Since forming in D.C. in 1995, the duo of Rob Garza and Eric Hilton has released eight studio albums, most recently this year’s The Temple of I & I, which was the most heavily represented LP in the set list on Tuesday night. The two founding members brought along a murderer’s row of collaborators to Miami, performing with a full five-piece live band, and featuring five(!) different vocalists throughout the course of the show.


Cycling through vocalists after Eric Hilton sang the opening number, “Marching the Hate Machines (Into the Sun)” while wearing a glowing LED crown, the group was fronted by Puma Ptah, Natalia Clavier, Raquel Jones and Mr. Lif at different intervals throughout the evening. Each vocalist brought a different style and energy to the stage that made for a remarkably diverse show.

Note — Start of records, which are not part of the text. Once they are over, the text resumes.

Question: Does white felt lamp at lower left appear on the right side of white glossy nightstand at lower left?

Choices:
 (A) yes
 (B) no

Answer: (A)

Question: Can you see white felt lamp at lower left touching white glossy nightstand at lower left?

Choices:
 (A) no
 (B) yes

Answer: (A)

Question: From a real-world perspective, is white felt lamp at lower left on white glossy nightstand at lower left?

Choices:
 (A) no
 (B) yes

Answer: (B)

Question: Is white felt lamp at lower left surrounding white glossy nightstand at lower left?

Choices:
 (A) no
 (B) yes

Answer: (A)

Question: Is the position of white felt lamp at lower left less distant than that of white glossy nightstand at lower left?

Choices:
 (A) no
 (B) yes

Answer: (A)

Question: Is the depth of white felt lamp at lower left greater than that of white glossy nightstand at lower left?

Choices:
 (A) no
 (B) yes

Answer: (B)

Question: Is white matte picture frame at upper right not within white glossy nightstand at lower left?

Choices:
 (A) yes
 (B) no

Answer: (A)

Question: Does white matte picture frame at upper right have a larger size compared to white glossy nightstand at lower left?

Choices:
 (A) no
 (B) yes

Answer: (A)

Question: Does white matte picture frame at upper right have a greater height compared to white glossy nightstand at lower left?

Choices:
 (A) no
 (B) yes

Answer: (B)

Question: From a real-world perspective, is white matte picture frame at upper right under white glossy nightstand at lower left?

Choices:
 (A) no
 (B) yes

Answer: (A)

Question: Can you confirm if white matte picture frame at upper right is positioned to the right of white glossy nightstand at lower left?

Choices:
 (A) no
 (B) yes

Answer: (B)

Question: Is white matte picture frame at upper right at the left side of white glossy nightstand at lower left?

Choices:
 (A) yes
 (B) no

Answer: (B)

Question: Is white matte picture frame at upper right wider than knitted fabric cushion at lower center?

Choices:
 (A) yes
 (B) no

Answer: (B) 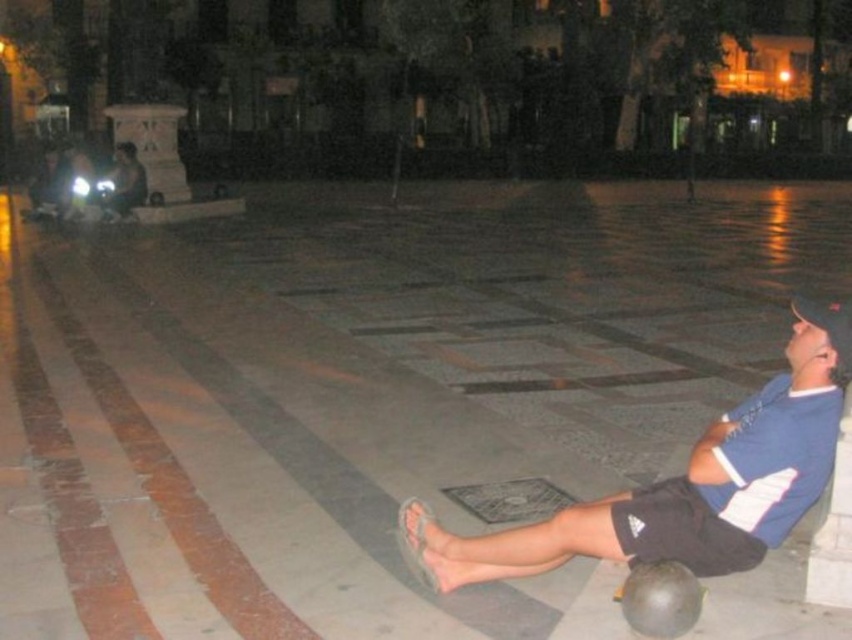 You are planning to walk across the gray concrete pavement at center while avoiding the blue cotton shirt at center. Since you need to know which is wider to choose the safest path, can you determine which object is wider?

The gray concrete pavement at center is wider than the blue cotton shirt at center, so the safest path would be the gray concrete pavement at center.

You are standing in the plaza and want to place a small potted plant on the gray concrete pavement at center without it being on the blue cotton shirt at center. Is this possible?

Yes, because the gray concrete pavement at center is located above the blue cotton shirt at center, so placing the plant on the pavement would not involve the shirt.

You are standing in the plaza and want to walk from the gray concrete pavement at center to the blue cotton shirt at center. Which direction should you move?

To move from the gray concrete pavement at center to the blue cotton shirt at center, you should move to the left, since the gray concrete pavement at center is to the right of the blue cotton shirt at center. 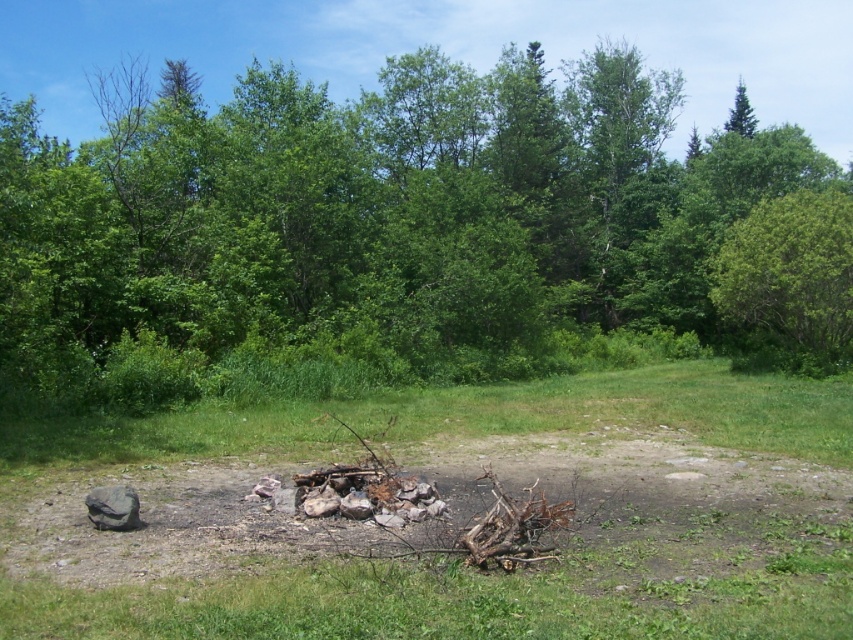 Question: Is green leafy tree at center below green leafy tree at upper right?

Choices:
 (A) no
 (B) yes

Answer: (A)

Question: Which of the following is the farthest from the observer?

Choices:
 (A) (828, 268)
 (B) (135, 156)

Answer: (B)

Question: Considering the relative positions of green leafy tree at center and green leafy tree at upper right in the image provided, where is green leafy tree at center located with respect to green leafy tree at upper right?

Choices:
 (A) right
 (B) left

Answer: (B)

Question: Observing the image, what is the correct spatial positioning of green leafy tree at center in reference to green leafy tree at upper right?

Choices:
 (A) above
 (B) below

Answer: (A) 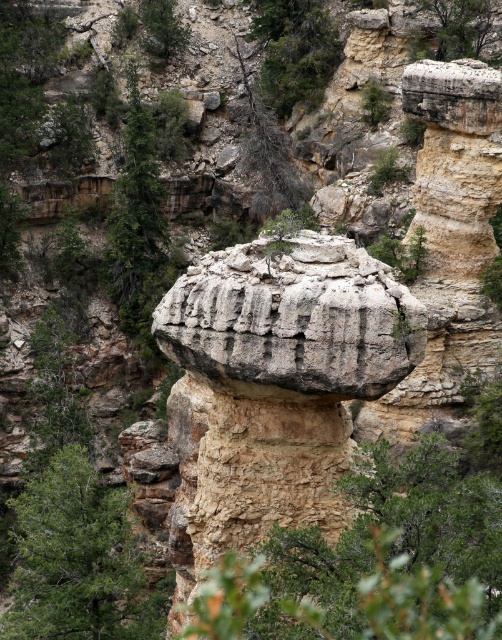 Question: Is green leafy tree at lower left bigger than green leafy tree at upper right?

Choices:
 (A) yes
 (B) no

Answer: (A)

Question: Is green leafy tree at lower left wider than green leafy tree at upper center?

Choices:
 (A) no
 (B) yes

Answer: (B)

Question: Among these points, which one is nearest to the camera?

Choices:
 (A) (293, 100)
 (B) (54, 483)

Answer: (B)

Question: Estimate the real-world distances between objects in this image. Which object is farther from the green textured rock at upper center?

Choices:
 (A) green rough tree at upper left
 (B) green leafy tree at upper center

Answer: (B)

Question: Which point appears closest to the camera in this image?

Choices:
 (A) (454, 8)
 (B) (159, 16)
 (C) (120, 499)
 (D) (329, 42)

Answer: (C)

Question: From the image, what is the correct spatial relationship of green rough tree at upper left in relation to green textured rock at upper center?

Choices:
 (A) left
 (B) right

Answer: (A) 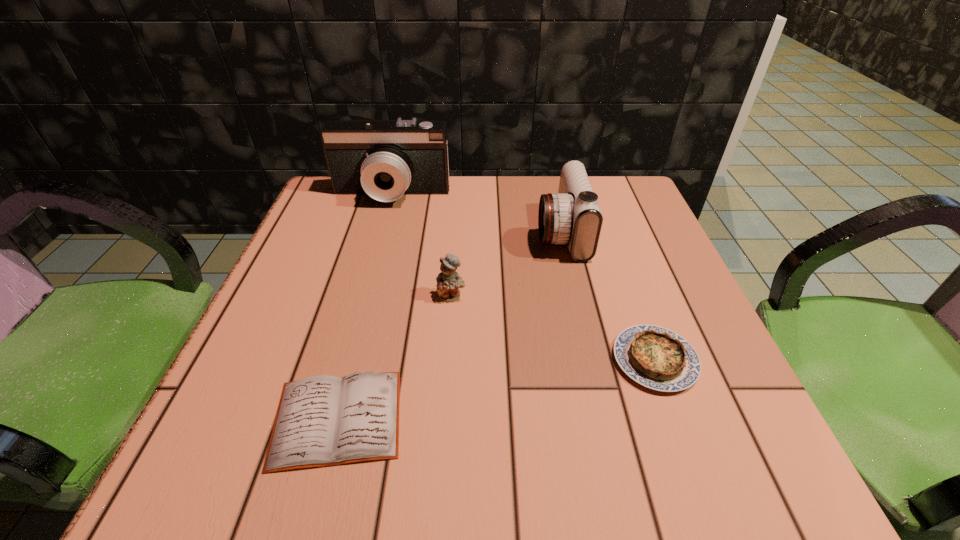 Where is `vacant space located 0.150m on the surface of the shorter camcorder`? vacant space located 0.150m on the surface of the shorter camcorder is located at coordinates tap(468, 233).

Image resolution: width=960 pixels, height=540 pixels. In order to click on blank area located on the surface of the shorter camcorder in this screenshot , I will do `click(496, 233)`.

Where is `vacant space situated 0.180m on the front-facing side of the third nearest object`? vacant space situated 0.180m on the front-facing side of the third nearest object is located at coordinates (445, 388).

Locate an element on the screen. vacant space located on the back of the quiche is located at coordinates tap(626, 282).

Where is `vacant space located on the back of the shortest object`? The image size is (960, 540). vacant space located on the back of the shortest object is located at coordinates (360, 334).

Where is `object situated at the near edge`? The height and width of the screenshot is (540, 960). object situated at the near edge is located at coordinates (321, 421).

Find the location of a particular element. This screenshot has width=960, height=540. camcorder present at the left edge is located at coordinates (385, 159).

This screenshot has height=540, width=960. Identify the location of diary situated at the left edge. (321, 421).

Image resolution: width=960 pixels, height=540 pixels. What are the coordinates of `camcorder at the right edge` in the screenshot? It's located at (572, 216).

Where is `quiche present at the right edge`? quiche present at the right edge is located at coordinates (655, 357). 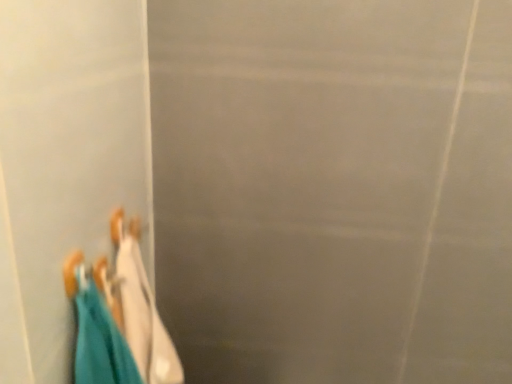 The height and width of the screenshot is (384, 512). Describe the element at coordinates (136, 306) in the screenshot. I see `white fabric at left` at that location.

This screenshot has width=512, height=384. Find the location of `white fabric at left`. white fabric at left is located at coordinates (136, 306).

Locate an element on the screen. This screenshot has width=512, height=384. white fabric at left is located at coordinates (136, 306). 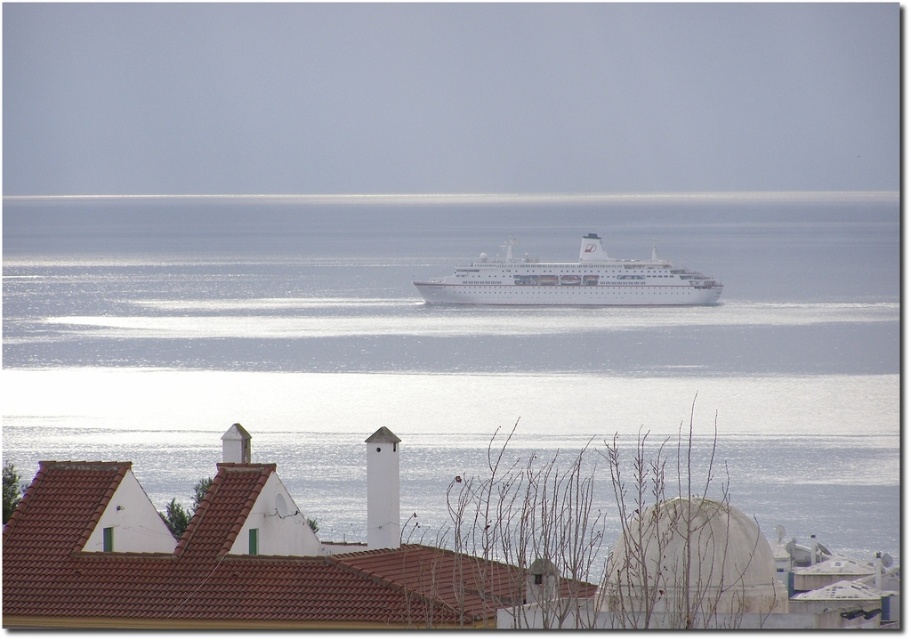 How far apart are blue water at center and white glossy cruise ship at center?

blue water at center and white glossy cruise ship at center are 30.08 meters apart.

Where is `blue water at center`? The height and width of the screenshot is (640, 911). blue water at center is located at coordinates (453, 344). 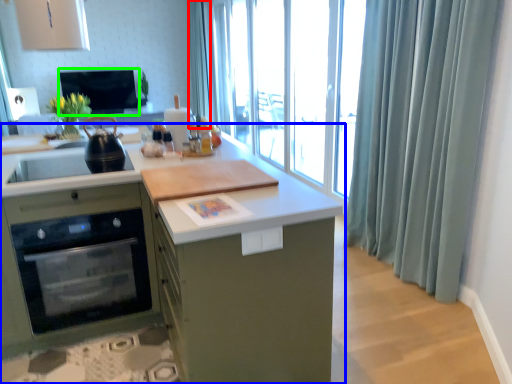 Question: Based on their relative distances, which object is nearer to shower curtain (highlighted by a red box)? Choose from cabinetry (highlighted by a blue box) and window screen (highlighted by a green box).

Choices:
 (A) cabinetry
 (B) window screen

Answer: (B) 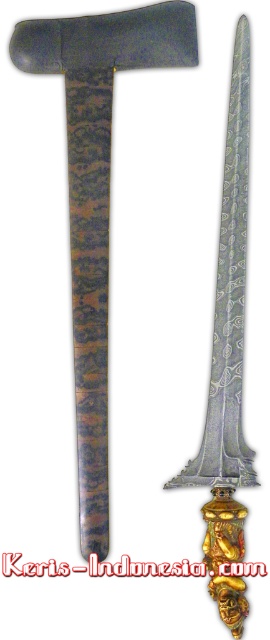 Question: Is polished silver sword at center to the left of silver polished metal sword at center from the viewer's perspective?

Choices:
 (A) yes
 (B) no

Answer: (A)

Question: Which object appears farthest from the camera in this image?

Choices:
 (A) polished silver sword at center
 (B) silver polished metal sword at center

Answer: (A)

Question: Among these objects, which one is nearest to the camera?

Choices:
 (A) silver polished metal sword at center
 (B) polished silver sword at center

Answer: (A)

Question: Does polished silver sword at center have a larger size compared to silver polished metal sword at center?

Choices:
 (A) no
 (B) yes

Answer: (B)

Question: Can you confirm if polished silver sword at center is bigger than silver polished metal sword at center?

Choices:
 (A) yes
 (B) no

Answer: (A) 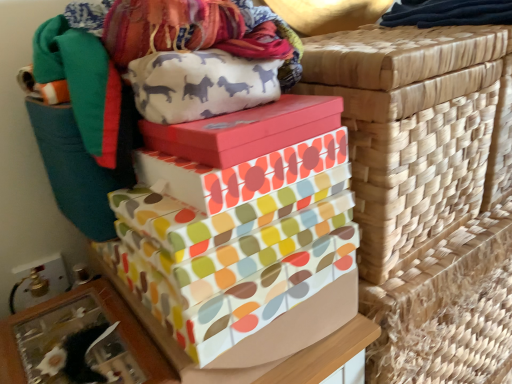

With many instrumentalists on stage and founding member Rob Garza filling gaps in the sound as DJ, everything the group performed on Tuesday night sounded massive. The extra subwoofers placed on both sides of the stage didn’t hurt the cause either. The rhythm section was prominent all night, with bassist Ashish Vyas providing the group’s customary dub bass, and exciting auxiliary percussion solos pumping up the crowd on tracks like “Illumination,” which ignited one of the evening’s many dance breaks.


Clad in a scarlet scarf, Rob Myers handled lead guitar duties throughout the evening, and stole the show on the tracks where he sat at the bottom of Rob Garza’s DJ riser to play sitar. “Lebanese Blonde,” the sitar-featuring track off of 2000’s The Mirror Conspiracy and arguably the group’s biggest hit, was a standout.


The Washington, D.C. natives have always been outspoken about their progressive political stance, but there wasn’t a single mention of politics from the stage on Tuesday night. Instead, vocalist Natalia Clavier took time out of the show on a few occasions to ask the crowd to donate to Puerto Rico relief by participating in a raffle the band had organized for one of Ashish Vyas’ bass guitars.


The energy of the Miami crowd was infectious, and the members of the band didn’t seem to want the evening to end. After the main set came to a close, the group returned to the stage for three encores before eventually ending the two hour show with “Unified Tribes,” a 2011 single released in support of Occupy Wall Street protestors.


Something about this Thievery Corporation show felt like an event. Each member of the band seemed thrilled to be performing in Miami, repeatedly shouting out the city’s name over the course of the evening. The crowd didn’t stop moving from the first note to the last, and the show Thievery Corporation provided on Tuesday night felt like a reward for the vitality of the city.